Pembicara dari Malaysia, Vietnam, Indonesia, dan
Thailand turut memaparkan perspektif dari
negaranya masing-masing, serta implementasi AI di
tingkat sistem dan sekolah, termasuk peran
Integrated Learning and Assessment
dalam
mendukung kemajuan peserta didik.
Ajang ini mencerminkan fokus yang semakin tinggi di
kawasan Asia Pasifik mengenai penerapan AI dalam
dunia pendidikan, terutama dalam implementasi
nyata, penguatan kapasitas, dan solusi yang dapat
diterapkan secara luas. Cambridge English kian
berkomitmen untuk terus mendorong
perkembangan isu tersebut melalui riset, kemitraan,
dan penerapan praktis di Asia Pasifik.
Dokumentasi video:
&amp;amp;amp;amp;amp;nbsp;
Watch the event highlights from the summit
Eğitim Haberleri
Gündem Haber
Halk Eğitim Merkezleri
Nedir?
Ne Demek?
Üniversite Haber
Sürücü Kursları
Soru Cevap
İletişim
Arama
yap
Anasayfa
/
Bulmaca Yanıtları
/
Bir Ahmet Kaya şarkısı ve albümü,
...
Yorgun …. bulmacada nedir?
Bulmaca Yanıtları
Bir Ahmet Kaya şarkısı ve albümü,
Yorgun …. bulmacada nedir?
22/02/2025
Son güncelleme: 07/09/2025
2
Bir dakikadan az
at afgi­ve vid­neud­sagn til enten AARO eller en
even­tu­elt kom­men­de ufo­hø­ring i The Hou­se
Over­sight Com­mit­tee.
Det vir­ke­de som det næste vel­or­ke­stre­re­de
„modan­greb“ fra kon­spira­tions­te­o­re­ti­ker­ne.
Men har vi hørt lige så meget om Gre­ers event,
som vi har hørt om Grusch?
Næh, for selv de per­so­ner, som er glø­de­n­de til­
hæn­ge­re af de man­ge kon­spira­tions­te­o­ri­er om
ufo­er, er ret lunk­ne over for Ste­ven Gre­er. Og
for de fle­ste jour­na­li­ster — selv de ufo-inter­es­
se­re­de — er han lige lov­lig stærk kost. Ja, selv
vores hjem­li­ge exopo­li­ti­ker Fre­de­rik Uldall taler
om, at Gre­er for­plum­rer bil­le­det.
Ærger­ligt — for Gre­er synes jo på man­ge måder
※ ※ ※
- **EXERCISE OBJECTIVE**
Using the entries above, return exactly the lines from the line with "kawasan Asia Pasifik" to the line with "om, at Gre­er for­plum­rer bil­le­det.", counting both of those lines.

- **RESPONSE TO THE EXERCISE**
kawasan Asia Pasifik mengenai penerapan AI dalam
dunia pendidikan, terutama dalam implementasi
nyata, penguatan kapasitas, dan solusi yang dapat
diterapkan secara luas. Cambridge English kian
berkomitmen untuk terus mendorong
perkembangan isu tersebut melalui riset, kemitraan,
dan penerapan praktis di Asia Pasifik.
Dokumentasi video:
&amp;amp;amp;amp;amp;nbsp;
Watch the event highlights from the summit
Eğitim Haberleri
Gündem Haber
Halk Eğitim Merkezleri
Nedir?
Ne Demek?
Üniversite Haber
Sürücü Kursları
Soru Cevap
İletişim
Arama
yap
Anasayfa
/
Bulmaca Yanıtları
/
Bir Ahmet Kaya şarkısı ve albümü,
...
Yorgun …. bulmacada nedir?
Bulmaca Yanıtları
Bir Ahmet Kaya şarkısı ve albümü,
Yorgun …. bulmacada nedir?
22/02/2025
Son güncelleme: 07/09/2025
2
Bir dakikadan az
at afgi­ve vid­neud­sagn til enten AARO eller en
even­tu­elt kom­men­de ufo­hø­ring i The Hou­se
Over­sight Com­mit­tee.
Det vir­ke­de som det næste vel­or­ke­stre­re­de
„modan­greb“ fra kon­spira­tions­te­o­re­ti­ker­ne.
Men har vi hørt lige så meget om Gre­ers event,
som vi har hørt om Grusch?
Næh, for selv de per­so­ner, som er glø­de­n­de til­
hæn­ge­re af de man­ge kon­spira­tions­te­o­ri­er om
ufo­er, er ret lunk­ne over for Ste­ven Gre­er. Og
for de fle­ste jour­na­li­ster — selv de ufo-inter­es­
se­re­de — er han lige lov­lig stærk kost. Ja, selv
vores hjem­li­ge exopo­li­ti­ker Fre­de­rik Uldall taler
om, at Gre­er for­plum­rer bil­le­det.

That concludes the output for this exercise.